Things that suck about an internal promotion:
1) People assume you know everything.
In a role like mine, the responsibilities are so varied and intense that there's no way a person who's been shadowing his predecessor for two months could possibly have absorbed it all by now. Like they love to say on MTV, "You think you know, but you have no idea." This is especially an issue when you're replacing someone with exceptional experience doing that particular job. Two month, twenty years...something was probably lost in the translation.
2) People assume you know nothing.
In the last two days I've gotten so many e-mails from people telling me things I didn't say because I didn't think I needed to say them. Yes, I know that my group's process is different than your group's process, but they're related, so a rule or improvement that applies to us also applies to you. If it didn't?
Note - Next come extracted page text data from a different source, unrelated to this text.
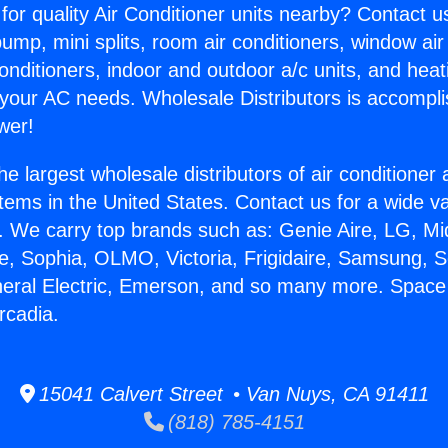
for quality Air Conditioner units nearby? Contact u
pump, mini splits, room air conditioners, window air
onditioners, indoor and outdoor a/c units, and heat
 your AC needs. Wholesale Distributors is accompl
wer!
he largest wholesale distributors of air conditione
stems in the United States. Contact us for a wide va
. We carry top brands such as: Genie Aire, LG, M
ce, Sophia, OLMO, Victoria, Frigidaire, Samsung, 
neral Electric, Emerson, and so many more. Space
rcadia.
15041 Calvert Street • Van Nuys, CA 91411
(818) 785-4151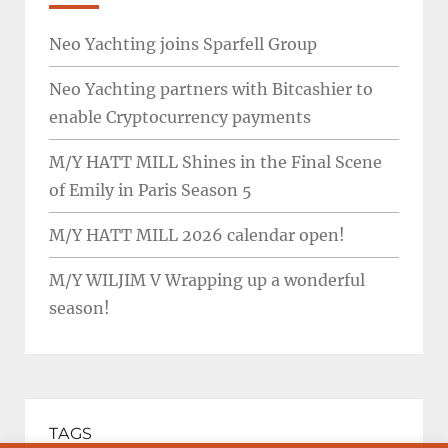
Neo Yachting joins Sparfell Group
Neo Yachting partners with Bitcashier to
enable Cryptocurrency payments
M/Y HATT MILL Shines in the Final Scene
of Emily in Paris Season 5
M/Y HATT MILL 2026 calendar open!
M/Y WILJIM V Wrapping up a wonderful
season!
TAGS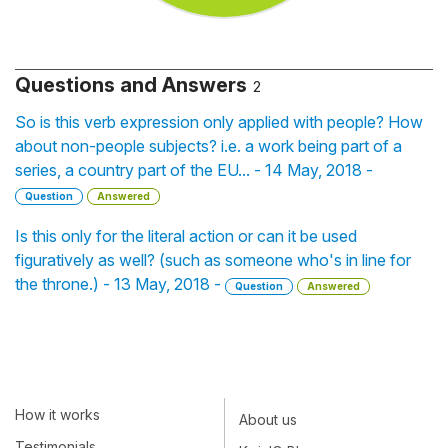
Questions and Answers
2
So is this verb expression only applied with people? How
about non-people subjects? i.e. a work being part of a
series, a country part of the EU... - 14 May, 2018 -
Question
Answered
Is this only for the literal action or can it be used
figuratively as well? (such as someone who's in line for
the throne.) - 13 May, 2018 -
Question
Answered
How it works
About us
Testimonials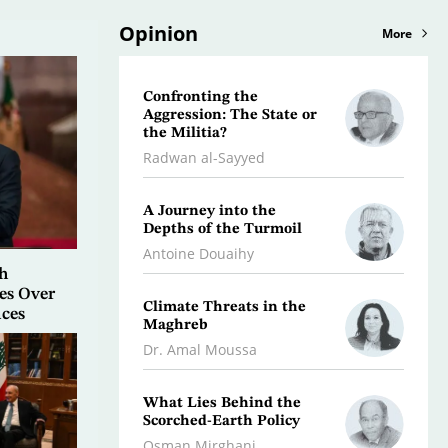
Opinion
More
Confronting the
Libya:
Aggression: The State or
Initia
the Militia?
Dr. Jeb
Radwan al-Sayyed
Iran…
A Journey into the
Stalli
Depths of the Turmoil
the F
Antoine Douaihy
Kifah
h
es Over
Climate Threats in the
War O
nces
Maghreb
Dr. A
Dr. Amal Moussa
A Litt
What Lies Behind the
Histor
Scorched-Earth Policy
Rami a
Osman Mirghani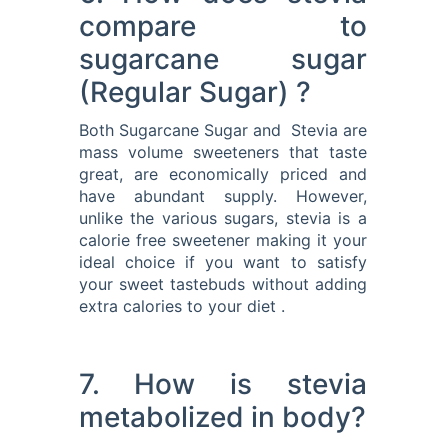
compare to
sugarcane sugar
(Regular Sugar) ?
Both Sugarcane Sugar and Stevia are
mass volume sweeteners that taste
great, are economically priced and
have abundant supply. However,
unlike the various sugars, stevia is a
calorie free sweetener making it your
ideal choice if you want to satisfy
your sweet tastebuds without adding
extra calories to your diet .
7. How is stevia
metabolized in body?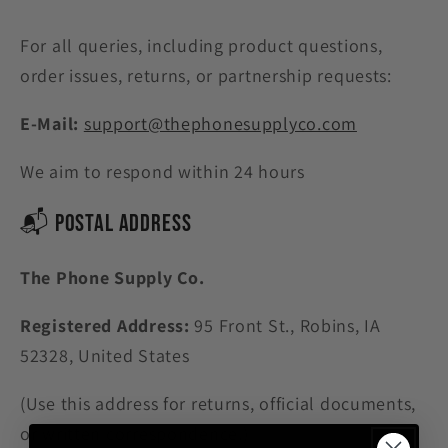
For all queries, including product questions,
order issues, returns, or partnership requests:
E-Mail:
support@thephonesupplyco.com
We aim to respond within 24 hours
📬 Postal Address
The Phone Supply Co
.
Registered Address:
95 Front St., Robins, IA
52328, United States
(Use this address for returns, official documents,
or written correspondence.)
I wouldn't have forwarded it to you.
3) People who should know better tell you to do something, which is ultimately the incorrect thing to do.
The result, of course, is that I look like I don't know what I'm doing, which encourages people to assume list item #2.
...and of course...
4) People tell you it won't be easy to fill the shoes of the person you're replacing.
Cause I hadn't already had several panic attacks about just that. Thanks for the encouragement.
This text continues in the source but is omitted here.